Dwyane Wade (Marquette, 2001-2003)
Dwyane Wade’s 2003 March Madness run sure was special. The Chicago native led Marqeutte to a 23-5 record and a No. 3 seed in the tourney. After scoring 15 in an opening-round win against Holy Cross, Wade exploded for 24 points, eight rebounds and seven assists in a Round of 32 victory over Missouri. Wade followed that performance with 22 points in a hard-fought win over No. 2 Pittsburgh.
Then Wade put together arguably the best individual performance of the 2003 tournament; the future Miami Heat guard posted a triple-double of 29 points, 11 rebounds and 11 assists in a victory over No. 1 Kentucky that shocked the world. Wade’s brilliance gave Marquette its first Final Four berth since 1977. Marquette wouldn’t advance any further, but Wade’s run is something no Golden Eagles fan will ever forget.
Paul George (Fresno State, 2008-10)
Unfortunately, the Indiana Pacers star never made it to the Big Dance during his two-year college career at Fresno State, though to little fault of his own. George averaged 14.3 points and 6.2 rebounds during his freshman season, and he jumped to 16.8 points and 7.2 rebounds per game during his sophomore year. George might not have made the NCAA Tournament, but he grew tremendously as a player during his college days, setting the stage for what is turning into an excellent NBA career.
Carmelo Anthony (Syracuse, 2002-2003)
Carmelo Anthony is the only 2016 NBA All-Star starter to have won a championship at the college level.
With averages of 22.2 points and 10 rebounds, Anthony led the Orange to a 24-5 record and a No. 3 seed in the 2003 tourney. He had a fine start to the tournament, averaging 16 points and 8.3 rebounds over the first three games.

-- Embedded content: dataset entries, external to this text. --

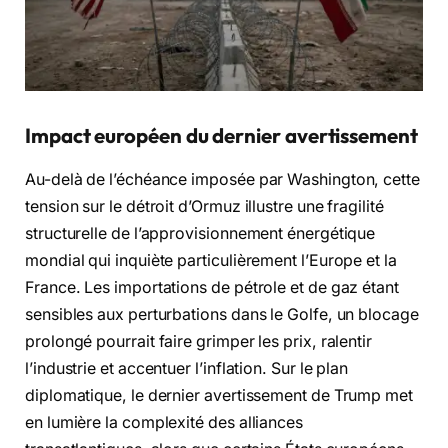
Impact européen du dernier avertissement
Au-delà de l’échéance imposée par Washington, cette
tension sur le détroit d’Ormuz illustre une fragilité
structurelle de l’approvisionnement énergétique
mondial qui inquiète particulièrement l’Europe et la
France. Les importations de pétrole et de gaz étant
sensibles aux perturbations dans le Golfe, un blocage
prolongé pourrait faire grimper les prix, ralentir
l’industrie et accentuer l’inflation. Sur le plan
diplomatique, le dernier avertissement de Trump met
en lumière la complexité des alliances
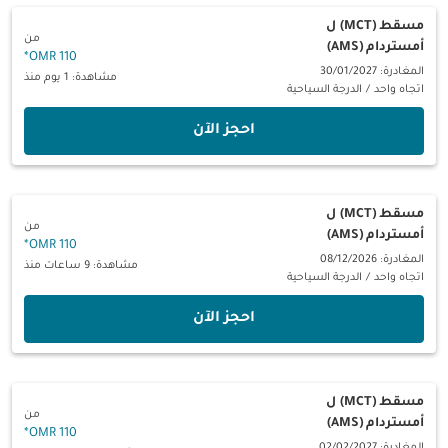
مسقط (MCT)
ل
من
أمستردام (AMS)
*
110 OMR
المغادرة: 30/01/2027
مشاهدة: 1 يوم منذ
اتجاه واحد
/
الدرجة السياحية
‫احجز الآن‬
مسقط (MCT)
ل
من
أمستردام (AMS)
*
110 OMR
المغادرة: 08/12/2026
مشاهدة: 9 ساعات منذ
اتجاه واحد
/
الدرجة السياحية
‫احجز الآن‬
مسقط (MCT)
ل
من
أمستردام (AMS)
*
110 OMR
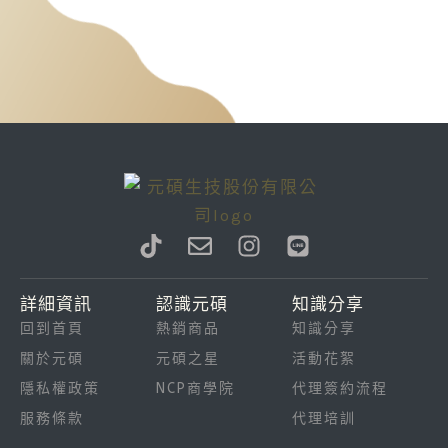
T
E
I
L
i
n
n
i
k
v
s
n
詳細資訊
認識元碩
知識分享
t
e
t
e
回到首頁
熱銷商品
知識分享
o
l
a
k
o
g
關於元碩
元碩之星
活動花絮
p
r
隱私權政策
NCP商學院
代理簽約流程
e
a
服務條款
代理培訓
m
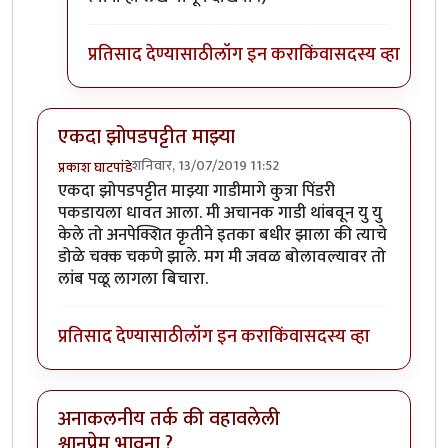
प्रतिसाद देण्यासाठी
लॉग इन करा
किंवा
सदस्य व्हा
एकदा झोपडपट्टीत माझ्या
शनिवार, 13/07/2019 11:52
प्रकाश घाटपांडे
एकदा झोपडपट्टीत माझ्या गाडीमागे कुत्रा पिंडरी
पकडायला धावत आला. मी अचानक गाडी थांबवून यु यु
केले तो अनपेक्शित कृतीने इतका बधीर झाला की त्याचे
डोळे चक्क चकणे झाले. मग मी जवळ बोलावल्यावर तो
लांब पळू लागला बिचारा.
प्रतिसाद देण्यासाठी
लॉग इन करा
किंवा
सदस्य व्हा
अनाकलनीय तर्क की वहावलेली
श्वानप्रेम भावना ?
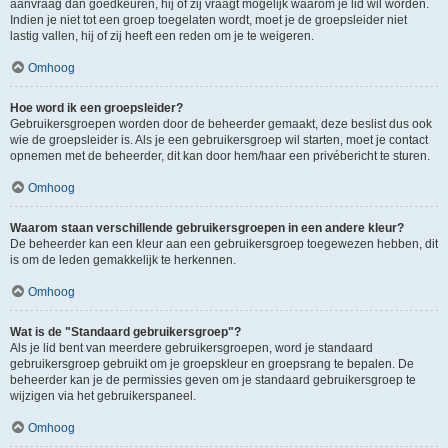
aanvraag dan goedkeuren, hij of zij vraagt mogelijk waarom je lid wil worden.
Indien je niet tot een groep toegelaten wordt, moet je de groepsleider niet
lastig vallen, hij of zij heeft een reden om je te weigeren.
Omhoog
Hoe word ik een groepsleider?
Gebruikersgroepen worden door de beheerder gemaakt, deze beslist dus ook
wie de groepsleider is. Als je een gebruikersgroep wil starten, moet je contact
opnemen met de beheerder, dit kan door hem/haar een privébericht te sturen.
Omhoog
Waarom staan verschillende gebruikersgroepen in een andere kleur?
De beheerder kan een kleur aan een gebruikersgroep toegewezen hebben, dit
is om de leden gemakkelijk te herkennen.
Omhoog
Wat is de "Standaard gebruikersgroep"?
Als je lid bent van meerdere gebruikersgroepen, word je standaard
gebruikersgroep gebruikt om je groepskleur en groepsrang te bepalen. De
beheerder kan je de permissies geven om je standaard gebruikersgroep te
wijzigen via het gebruikerspaneel.
Omhoog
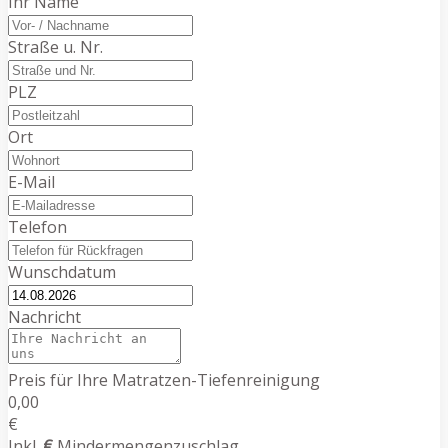
Ihr Name
Straße u. Nr.
PLZ
Ort
E-Mail
Telefon
Wunschdatum
Nachricht
Preis für Ihre Matratzen-Tiefenreinigung
0,00
€
Inkl.
€
Mindermengenzuschlag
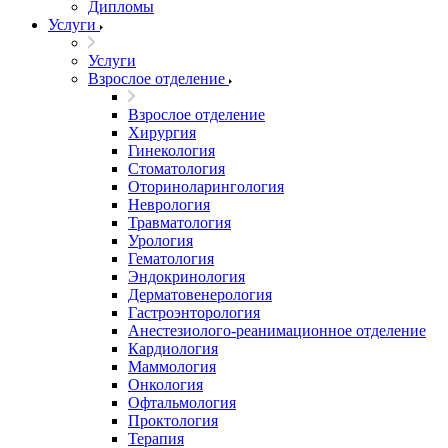
Дипломы
Услуги
Услуги
Взрослое отделение
Взрослое отделение
Хирургия
Гинекология
Стоматология
Оториноларингология
Неврология
Травматология
Урология
Гематология
Эндокринология
Дерматовенерология
Гастроэнторология
Анестезиолого-реанимационное отделение
Кардиология
Маммология
Онкология
Офтальмология
Проктология
Терапия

But the versatile scorer really made his mark in the tournament’s final rounds. Anthony posted 20 points and 10 rebounds in the Elite Eight, followed by a marvelous 33-point and 14-rebound showing against Texas in the Final Four.
Anthony punctuated his stellar tournament with a game-high 20 points and 10 rebounds against Kansas in the national championship game, helping the Orange to their first title in school history. Deservedly so, Anthony won the tournament’s Most Outstanding Player Award following the game.
Anthony was surrounded with plenty of talent at Syracuse, but he was the clear-cut, No. 1 option and led his team to a championship, far from an easy task, as further evidenced by the lack of titles from the other incredible players on this list.